Catherine knew she loved science, and RAIN gave her an environment to soak up as much as she could. Without previous lab experience, she was amazed by the work other students were doing.
“I did absolutely nothing. I held my hands behind my back and stared in awe as they were working in a lab doing science.”
With patient instruction from leaders like Judy, Catherine quickly learned basic lab techniques and developed skills in experimental design. She stepped into an intern position and began working full-time at RAIN. Now, she says that because of her experiences at RAIN, science and biotechnology are definitely part of her future plans.
The Tacoma RAINmakers
In addition to supporting other programming RAIN offers throughout the year, Judy and Catherine both serve as instructors for the Tacoma RAINmakers iGEM Team. iGEM is an international synthetic biology competition for students. Each team designs a project to use synthetic biology to address a specific problem they see in the world. The RAINmakers decided to focus on a very local issue: environmental arsenic contamination.
“In Tacoma, there is a lot of environmental arsenic,” Catherine says, referencing a nearby copper smelting plant. “The testing capabilities are limited and it’s costly and inconvenient. We wanted to make something that anyone could use.”

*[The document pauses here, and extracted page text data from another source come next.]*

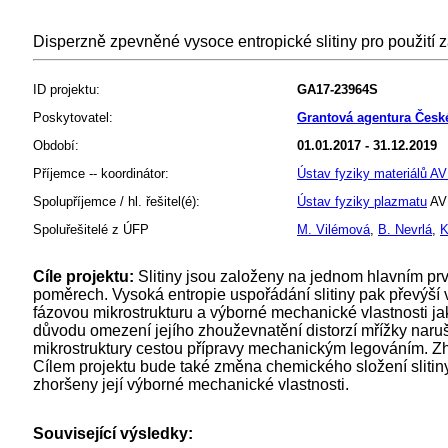
Disperzně zpevněné vysoce entropické slitiny pro použití
ID projektu:
GA17-23964S
Poskytovatel:
Grantová agentura Česk
Období:
01.01.2017 - 31.12.2019
Příjemce -- koordinátor:
Ústav fyziky materiálů AV 
Spolupříjemce / hl. řešitel(é):
Ústav fyziky plazmatu
AV 
Spoluřešitelé z ÚFP
M. Vilémová
,
B. Nevrlá
,
K
Cíle projektu:
Slitiny jsou založeny na jednom hlavním prvk
poměrech. Vysoká entropie uspořádání slitiny pak převýší 
fázovou mikrostrukturu a výborné mechanické vlastnosti jak
důvodu omezení jejího zhouževnatění distorzí mřížky naruš
mikrostruktury cestou přípravy mechanickým legováním. Zho
Cílem projektu bude také změna chemického složení slitiny n
zhoršeny její výborné mechanické vlastnosti.
Související výsledky:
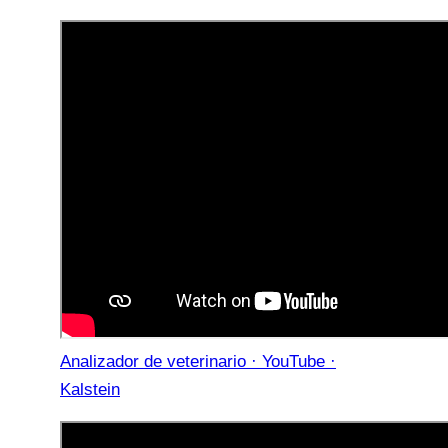
Analizador de veterinario · YouTube ·
Kalstein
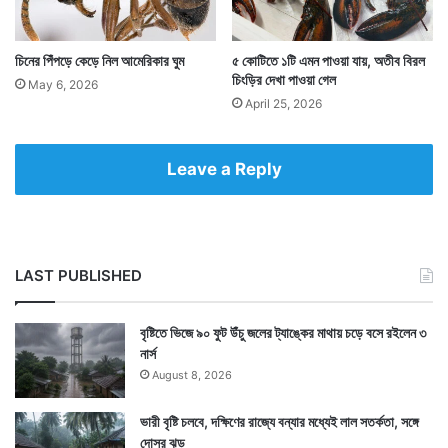
চিনের পিঁপড়ে কেড়ে নিল আমেরিকার ঘুম
৫ কোটিতে ১টি এমন পাওয়া যায়, অতীব বিরল
Tags
Mississippi
United States of America
চিংড়ির দেখা পাওয়া গেল
May 6, 2026
April 25, 2026
Leave a Reply
LAST PUBLISHED
বৃষ্টিতে ভিজে ৯০ ফুট উঁচু জলের ট্যাঙ্কের মাথায় চড়ে বসে রইলেন ৩
নার্স
August 8, 2026
ভারী বৃষ্টি চলবে, দক্ষিণের রাজ্যে বন্যার মধ্যেই লাল সতর্কতা, সঙ্গে
দোসর ঝড়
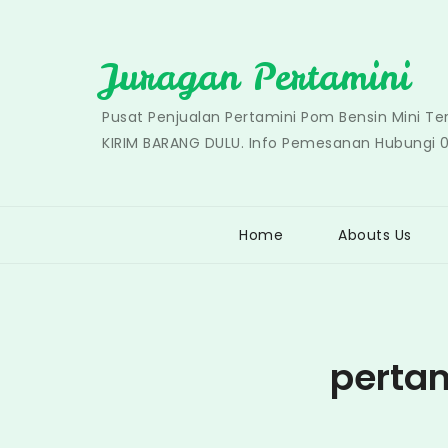
Skip
to
Juragan Pertamini
content
Pusat Penjualan Pertamini Pom Bensin Mini T
KIRIM BARANG DULU. Info Pemesanan Hubungi 
Home
Abouts Us
pertam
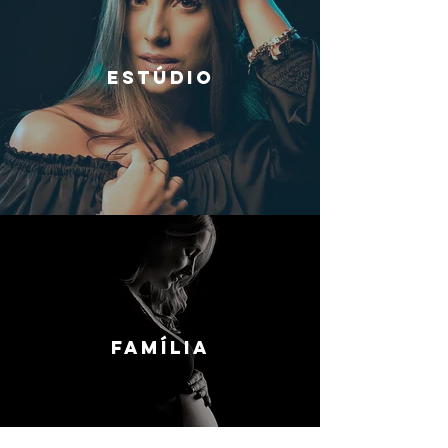
ESTÚDIO
FAMÍLIA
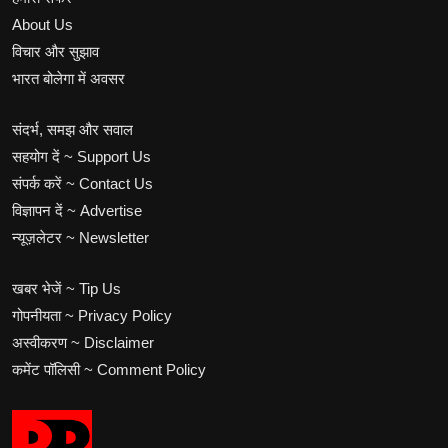
About Us
विचार और सुझाव
भारत बोलेगा में अवसर
संदर्भ, समझ और सवाल
सहयोग दें ~ Support Us
संपर्क करें ~ Contact Us
विज्ञापन दें ~ Advertise
न्यूज़लेटर ~ Newsletter
खबर भेजें ~ Tip Us
गोपनीयता ~ Privacy Policy
अस्वीकरण ~ Disclaimer
कमेंट पॉलिसी ~ Comment Policy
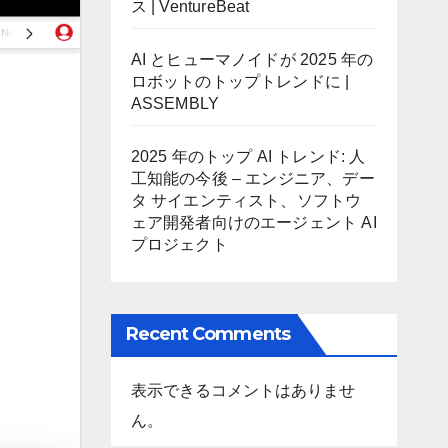
ス | VentureBeat
AI とヒューマノイドが 2025 年の
ロボットのトップトレンドに |
ASSEMBLY
2025 年のトップ AI トレンド: 人
工知能の今後 – エンジニア、デー
タ サイエンティスト、ソフトウ
ェア開発者向けのエージェント AI
プロジェクト
Recent Comments
表示できるコメントはありませ
ん。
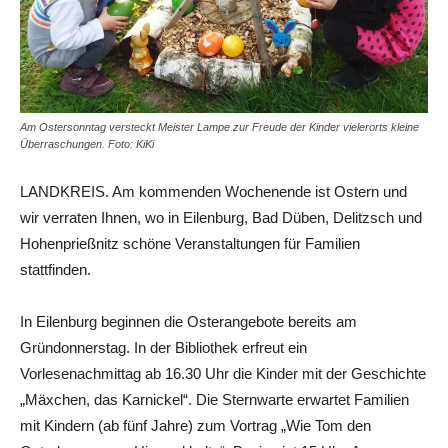
Am Ostersonntag versteckt Meister Lampe zur Freude der Kinder vielerorts kleine
Überraschungen. Foto: KiKi
LANDKREIS. Am kommenden Wochenende ist Ostern und
wir verraten Ihnen, wo in Eilenburg, Bad Düben, Delitzsch und
Hohenprießnitz schöne Veranstaltungen für Familien
stattfinden.
In Eilenburg beginnen die Osterangebote bereits am
Gründonnerstag. In der Bibliothek erfreut ein
Vorlesenachmittag ab 16.30 Uhr die Kinder mit der Geschichte
„Mäxchen, das Karnickel“. Die Sternwarte erwartet Familien
mit Kindern (ab fünf Jahre) zum Vortrag „Wie Tom den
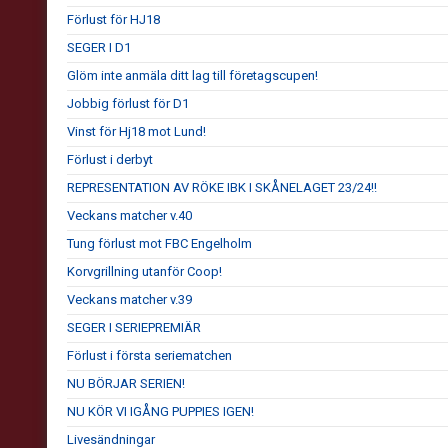
Förlust för HJ18
SEGER I D1
Glöm inte anmäla ditt lag till företagscupen!
Jobbig förlust för D1
Vinst för Hj18 mot Lund!
Förlust i derbyt
REPRESENTATION AV RÖKE IBK I SKÅNELAGET 23/24!!
Veckans matcher v.40
Tung förlust mot FBC Engelholm
Korvgrillning utanför Coop!
Veckans matcher v.39
SEGER I SERIEPREMIÄR
Förlust i första seriematchen
NU BÖRJAR SERIEN!
NU KÖR VI IGÅNG PUPPIES IGEN!
Livesändningar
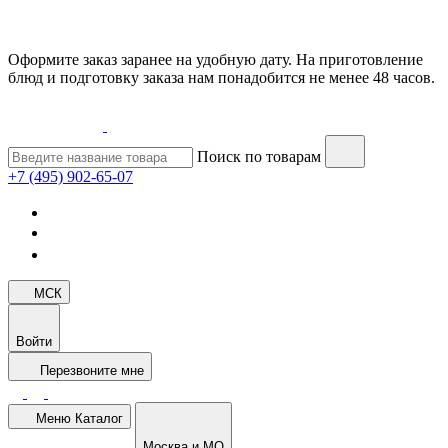
Оформите заказ заранее на удобную дату. На приготовление
блюд и подготовку заказа нам понадобится не менее 48 часов.
Поиск по товарам
+7 (495) 902-65-07
МСК
Войти
Перезвоните мне
Меню
Каталог
Москва и МО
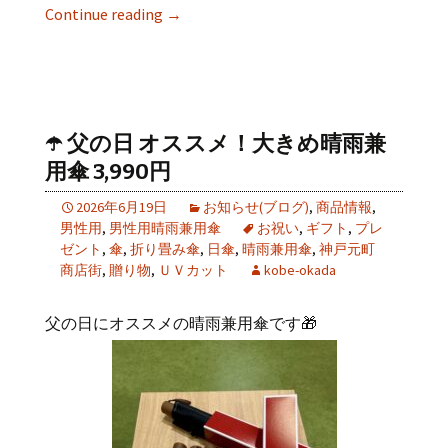
Continue reading
→
☂️ 父の日 オススメ！大きめ晴雨兼
用傘 3,990円
2026年6月19日
お知らせ(ブログ)
,
商品情報
,
男性用
,
男性用晴雨兼用傘
お祝い
,
ギフト
,
プレ
ゼント
,
傘
,
折り畳み傘
,
日傘
,
晴雨兼用傘
,
神戸元町
商店街
,
贈り物
,
ＵＶカット
kobe-okada
父の日にオススメの晴雨兼用傘です🎁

The RAINmakers proposed a paper ticket assay that homeowners and other non-scientists could use to detect arsenic contamination in soil and water. The assay features two chromoproteins regulated by the arsenic regulatory gene ArsR, resulting in a test strip that changes color when arsenic is present. This cell-free system was designed to be accessible to anyone living in high-risk areas, regardless of scientific knowledge or financial status.
In addition to the experiments, the RAINmakers were involved in public engagement and outreach with RAIN. They visited an elementary school to teach third graders about DNA and planned a week-long bioengineering camp for ninth and tenth graders. This involved designing nine experiments, including a sequence where the students extracted and analyzed their own DNA.
In late October, the Tacoma RAINmakers arrived at the 2018 iGEM Giant Jamboree full of confidence. Team members Sarah, Ian, Michael and Madelyn delivered an impressive presentation about their experiments, results and outreach projects. Later, Sarah and Ian presented their poster in a Facebook Live session on the Promega page. Catherine, the ever-supportive instructor, responded to a Promega tweet about the team, saying “Those are my nerdy nerds!!!!!” At the end of the weekend, the RAINmakers were awarded a bronze medal and garnered a nomination for Best Education and Public Engagement.
When we finally got a chance to chat towards the end of the otherwise hectic weekend, Judy was already looking ahead to 2019. She told me about plans for a training camp where high school teachers could learn basic molecular biology experiments and get supplies for their classrooms. She also described how RAIN has struggled to attract students from underfunded public schools, and that one of their expressed goals for 2019 is to grow the iGEM team to better reflect the diversity of the Tacoma area. Overall, she remains dedicated to RAIN’s goal of building a strong community of science in Tacoma.
“We’re not a pretentious organization,” she told me. “We’re down and dirty Tacoma. We have awesome people at RAIN, and it helps when we overlap with the same visions of what we want Tacoma to look like. It’s about creating opportunities and awareness that there’s science happening, and you can be a part of it.”